[Saved entries]
◆ ◆ ◆ ◆ ◆

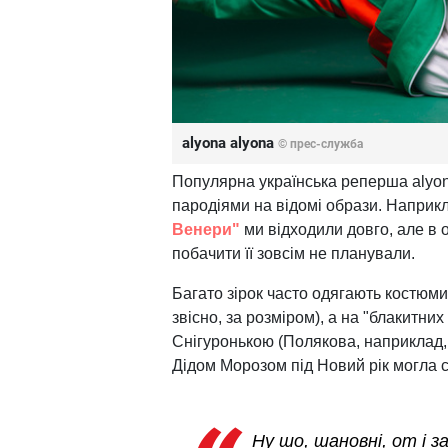
alyona alyona
© прес-служба
Популярна українська реперша alyon
пародіями на відомі образи. Наприкла
Венери"
ми відходили довго, але в 
побачити її зовсім не планували.
Багато зірок часто одягають костюми,
звісно, за розміром), а на "блакитни
Снігуронькою (Полякова, наприклад, 
Дідом Морозом під Новий рік могла с
Ну шо, шановні, от і з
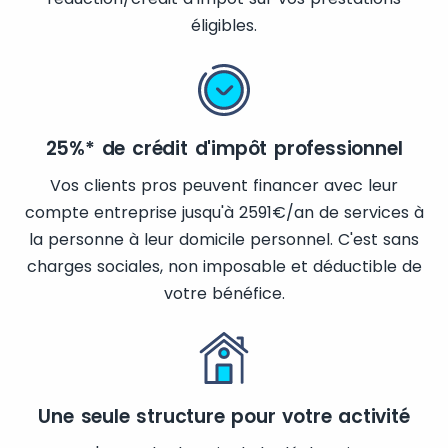
éligibles.
25%* de crédit d'impôt professionnel
Vos clients pros peuvent financer avec leur
compte entreprise jusqu'à 2591€/an de services à
la personne à leur domicile personnel. C'est sans
charges sociales, non imposable et déductible de
votre bénéfice.
Une seule structure pour votre activité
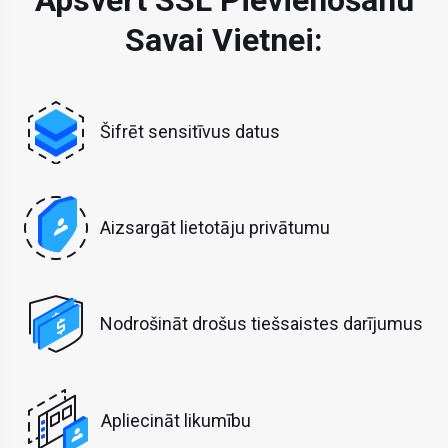
Apsvērt SSL Pievienošanu
Savai Vietnei:
Šifrēt sensitīvus datus
Aizsargāt lietotāju privātumu
Nodrošināt drošus tiešsaistes darījumus
Apliecināt likumību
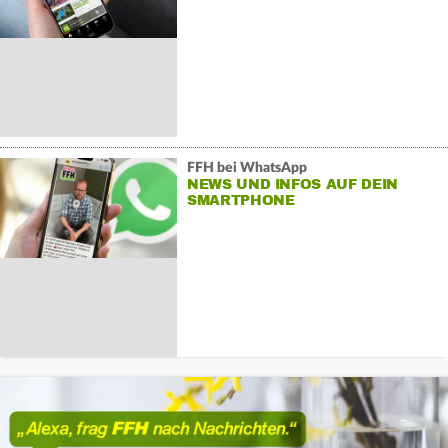
FFH bei WhatsApp
NEWS UND INFOS AUF DEIN
SMARTPHONE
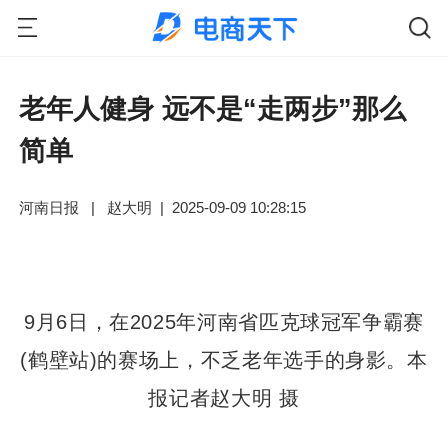
老年人健身 远不是“走两步”那么
简单
河南日报
|
赵大明
|
2025-09-09 10:28:15
9月6日，在2025年河南省匹克球冠军争霸赛
(鹤壁站)的赛场上，不乏老年选手的身影。本
报记者赵大明 摄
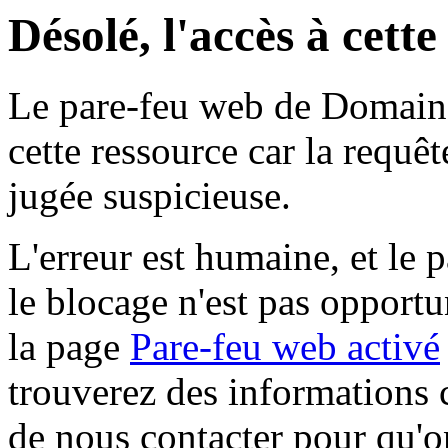
Désolé, l'accès à cett
Le pare-feu web de Domaine 
cette ressource car la requê
jugée suspicieuse.
L'erreur est humaine, et le p
le blocage n'est pas opportu
la page
Pare-feu web activé
trouverez des informations 
de nous contacter pour qu'o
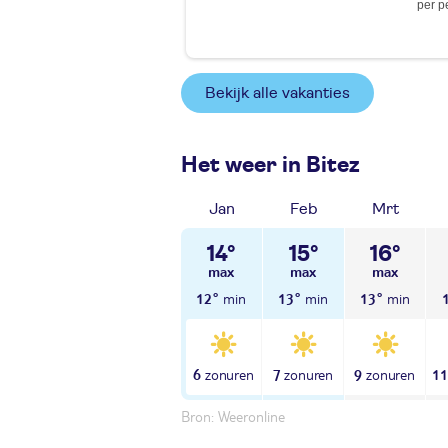
per p
Bekijk alle vakanties
Het weer in Bitez
Jan
Feb
Mrt
14°
15°
16°
12°
13°
13°
6
7
9
1
Bron: Weeronline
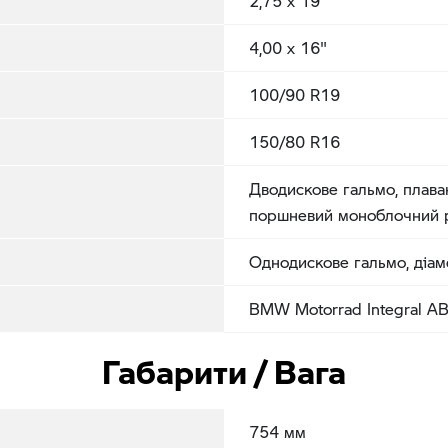
2,75 x 19"
4,00 x 16"
100/90 R19
150/80 R16
Дводискове гальмо, плаваю
поршневий моноблочний р
Однодискове гальмо, діа
BMW Motorrad Integral ABS
Габарити / Вага
754 мм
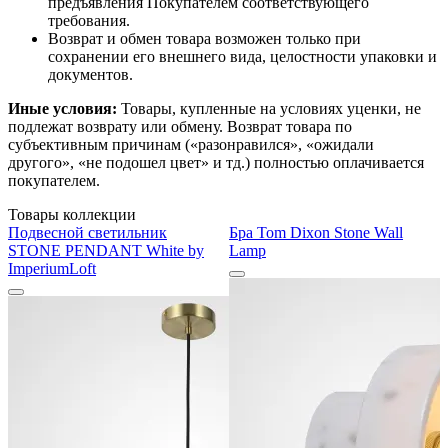
предъявления Покупателем соответствующего
требования.
Возврат и обмен товара возможен только при
сохранении его внешнего вида, целостности упаковки и
документов.
Иные условия:
Товары, купленные на условиях уценки, не
подлежат возврату или обмену. Возврат товара по
субъективным причинам («разонравился», «ожидали
другого», «не подошел цвет» и тд.) полностью оплачивается
покупателем.
Товары коллекции
Подвесной светильник
Бра Tom Dixon Stone Wall
STONE PENDANT White by
Lamp
ImperiumLoft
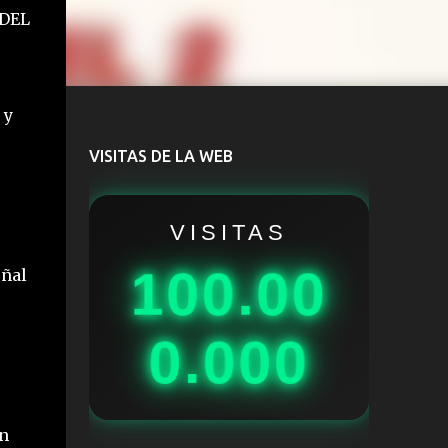
 DEL
 y
VISITAS DE LA WEB
VISITAS
100.00
eñal
0.000
un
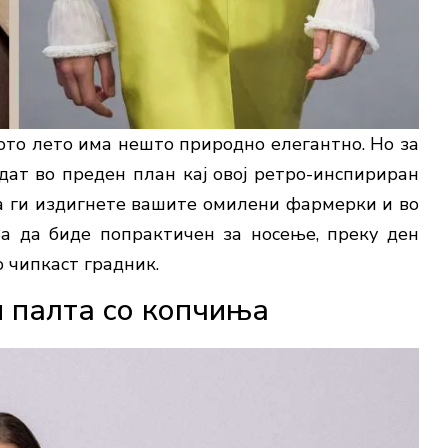
то лето има нешто природно елегантно. Но за
дат во преден план кај овој ретро-инспириран
да ги издигнете вашите омилени фармерки и во
За да биде попрактичен за носење, преку ден
о чипкаст градник.
и палта со копчиња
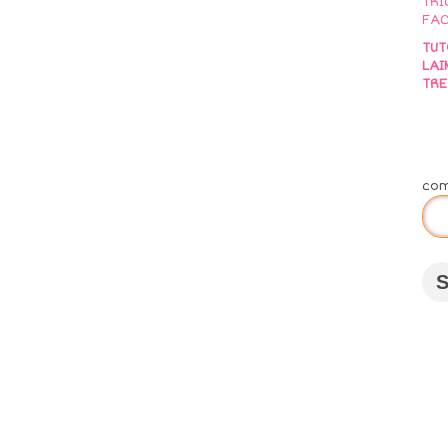
TUT
LAI
TRE
co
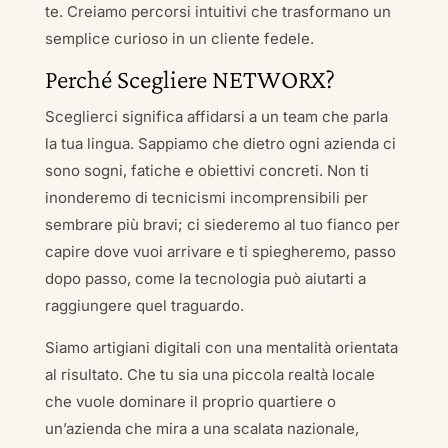
te. Creiamo percorsi intuitivi che trasformano un
semplice curioso in un cliente fedele.
Perché Scegliere NETWORX?
Sceglierci significa affidarsi a un team che parla
la tua lingua. Sappiamo che dietro ogni azienda ci
sono sogni, fatiche e obiettivi concreti. Non ti
inonderemo di tecnicismi incomprensibili per
sembrare più bravi; ci siederemo al tuo fianco per
capire dove vuoi arrivare e ti spiegheremo, passo
dopo passo, come la tecnologia può aiutarti a
raggiungere quel traguardo.
Siamo artigiani digitali con una mentalità orientata
al risultato. Che tu sia una piccola realtà locale
che vuole dominare il proprio quartiere o
un’azienda che mira a una scalata nazionale,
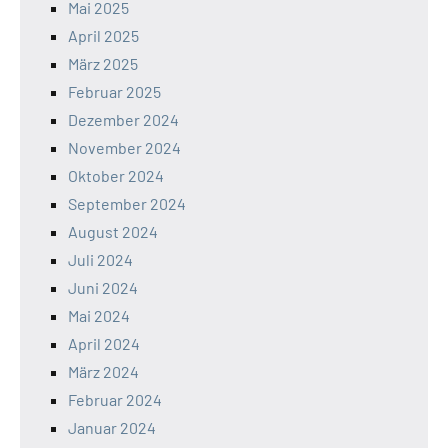
Mai 2025
April 2025
März 2025
Februar 2025
Dezember 2024
November 2024
Oktober 2024
September 2024
August 2024
Juli 2024
Juni 2024
Mai 2024
April 2024
März 2024
Februar 2024
Januar 2024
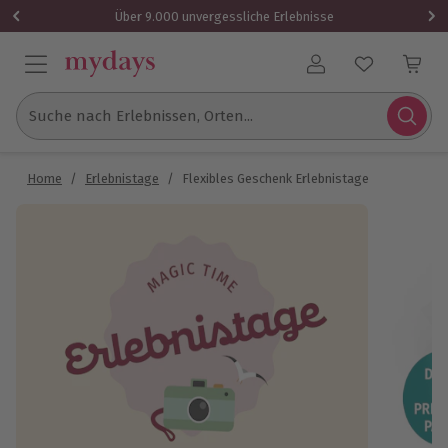
Über 9.000 unvergessliche Erlebnisse
Benutzerkonto
Suche nach Erlebnissen, Orten...
Home
/
Erlebnistage
/
Flexibles Geschenk Erlebnistage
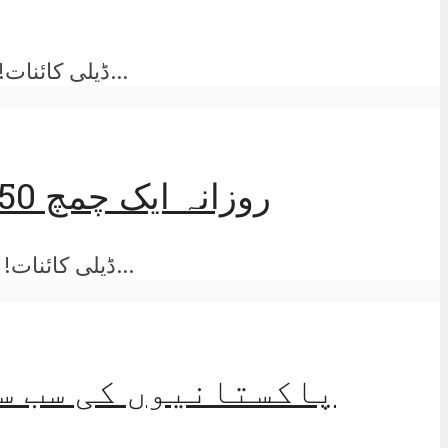
ڈیلی کائنات! اگر آپ دماغ کی کمزوری سے پریشان ہیں تو فکر کر نے کی کوئی بات نہیں ہے آج میں آ پ کو بہت...
روزانہ ایک چمچ 50 بیماریوں کا علاج ,مزید جاننے کیلئے اس آرٹیکل کو ضرور پڑھیں
ڈیلی کائنات! جب بھی موسم بارش یا سردی کی وجہ سے تبدیل ہوناشروع ہوتا ہے۔ اس وقت کے دوران زیادہ تر...
پاکستانیوں کی سب س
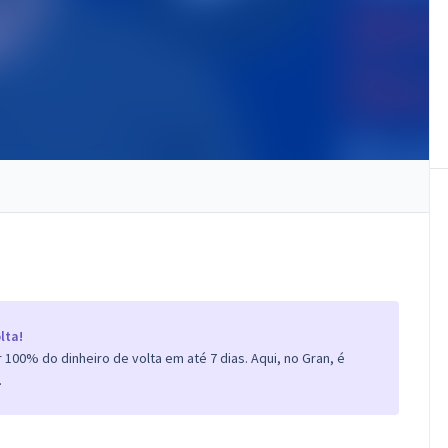
lta!
100% do dinheiro de volta em até 7 dias. Aqui, no Gran, é
.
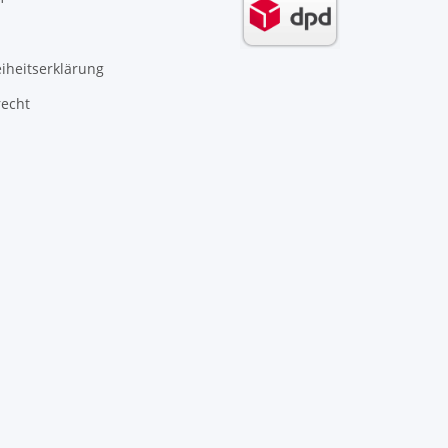
eiheitserklärung
recht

◆ ◆ ◆ ◆ ◆

--- Task to carry out ---
Copy out every entry above word for word; omit the images.

--- Exercise response ---
alyona alyona
© прес-служба
Популярна українська реперша alyon
пародіями на відомі образи. Наприкла
Венери"
ми відходили довго, але в 
побачити її зовсім не планували.
Багато зірок часто одягають костюми,
звісно, за розміром), а на "блакитни
Снігуронькою (Полякова, наприклад, 
Дідом Морозом під Новий рік могла с
Ну шо, шановні, от і з
éligibles.
25%* de crédit d'impôt professionnel
Vos clients pros peuvent financer avec leur
compte entreprise jusqu'à 2591€/an de services à
la personne à leur domicile personnel. C'est sans
charges sociales, non imposable et déductible de
votre bénéfice.
Une seule structure pour votre activité
Apsvērt SSL Pievienošanu
Savai Vietnei:
Šifrēt sensitīvus datus
Aizsargāt lietotāju privātumu
Nodrošināt drošus tiešsaistes darījumus
Apliecināt likumību
FFH bei WhatsApp
NEWS UND INFOS AUF DEIN
SMARTPHONE
老年人健身 远不是“走两步”那么
简单
河南日报
|
赵大明
|
2025-09-09 10:28:15
9月6日，在2025年河南省匹克球冠军争霸赛
(鹤壁站)的赛场上，不乏老年选手的身影。本
报记者赵大明 摄
Désolé, l'accès à cett
Le pare-feu web de Domaine 
cette ressource car la requê
jugée suspicieuse.
L'erreur est humaine, et le p
le blocage n'est pas opportu
la page
Pare-feu web activé
trouverez des informations 
de nous contacter pour qu'o
per p
Bekijk alle vakanties
Het weer in Bitez
Jan
Feb
Mrt
14°
15°
16°
12°
13°
13°
6
7
9
1
Bron: Weeronline
2,75 x 19"
4,00 x 16"
100/90 R19
150/80 R16
Дводискове гальмо, плаваю
поршневий моноблочний р
Однодискове гальмо, діа
BMW Motorrad Integral ABS
Габарити / Вага
754 мм
предъявления Покупателем соответствующего
требования.
Возврат и обмен товара возможен только при
сохранении его внешнего вида, целостности упаковки и
документов.
Иные условия:
Товары, купленные на условиях уценки, не
подлежат возврату или обмену. Возврат товара по
субъективным причинам («разонравился», «ожидали
другого», «не подошел цвет» и тд.) полностью оплачивается
покупателем.
Товары коллекции
Подвесной светильник
Бра Tom Dixon Stone Wall
STONE PENDANT White by
Lamp
ImperiumLoft
 DEL
 y
VISITAS DE LA WEB
VISITAS
100.00
eñal
0.000
un
то лето има нешто природно елегантно. Но за
дат во преден план кај овој ретро-инспириран
да ги издигнете вашите омилени фармерки и во
За да биде попрактичен за носење, преку ден
о чипкаст градник.
и палта со копчиња
TUT
LAI
TRE
co
te. Creiamo percorsi intuitivi che trasformano un
semplice curioso in un cliente fedele.
Perché Scegliere NETWORX?
Sceglierci significa affidarsi a un team che parla
la tua lingua. Sappiamo che dietro ogni azienda ci
sono sogni, fatiche e obiettivi concreti. Non ti
inonderemo di tecnicismi incomprensibili per
sembrare più bravi; ci siederemo al tuo fianco per
capire dove vuoi arrivare e ti spiegheremo, passo
dopo passo, come la tecnologia può aiutarti a
raggiungere quel traguardo.
Siamo artigiani digitali con una mentalità orientata
al risultato. Che tu sia una piccola realtà locale
che vuole dominare il proprio quartiere o
un’azienda che mira a una scalata nazionale,
Mai 2025
April 2025
März 2025
Februar 2025
Dezember 2024
November 2024
Oktober 2024
September 2024
August 2024
Juli 2024
Juni 2024
Mai 2024
April 2024
März 2024
Februar 2024
Januar 2024
Über 9.000 unvergessliche Erlebnisse
Benutzerkonto
Suche nach Erlebnissen, Orten...
Home
/
Erlebnistage
/
Flexibles Geschenk Erlebnistage
ڈیلی کائنات! اگر آپ دماغ کی کمزوری سے پریشان ہیں تو فکر کر نے کی کوئی بات نہیں ہے آج میں آ پ کو بہت...
روزانہ ایک چمچ 50 بیماریوں کا علاج ,مزید جاننے کیلئے اس آرٹیکل کو ضرور پڑھیں
ڈیلی کائنات! جب بھی موسم بارش یا سردی کی وجہ سے تبدیل ہوناشروع ہوتا ہے۔ اس وقت کے دوران زیادہ تر...
پاکستانیوں کی سب س
lta!
100% do dinheiro de volta em até 7 dias. Aqui, no Gran, é
.
eiheitserklärung
recht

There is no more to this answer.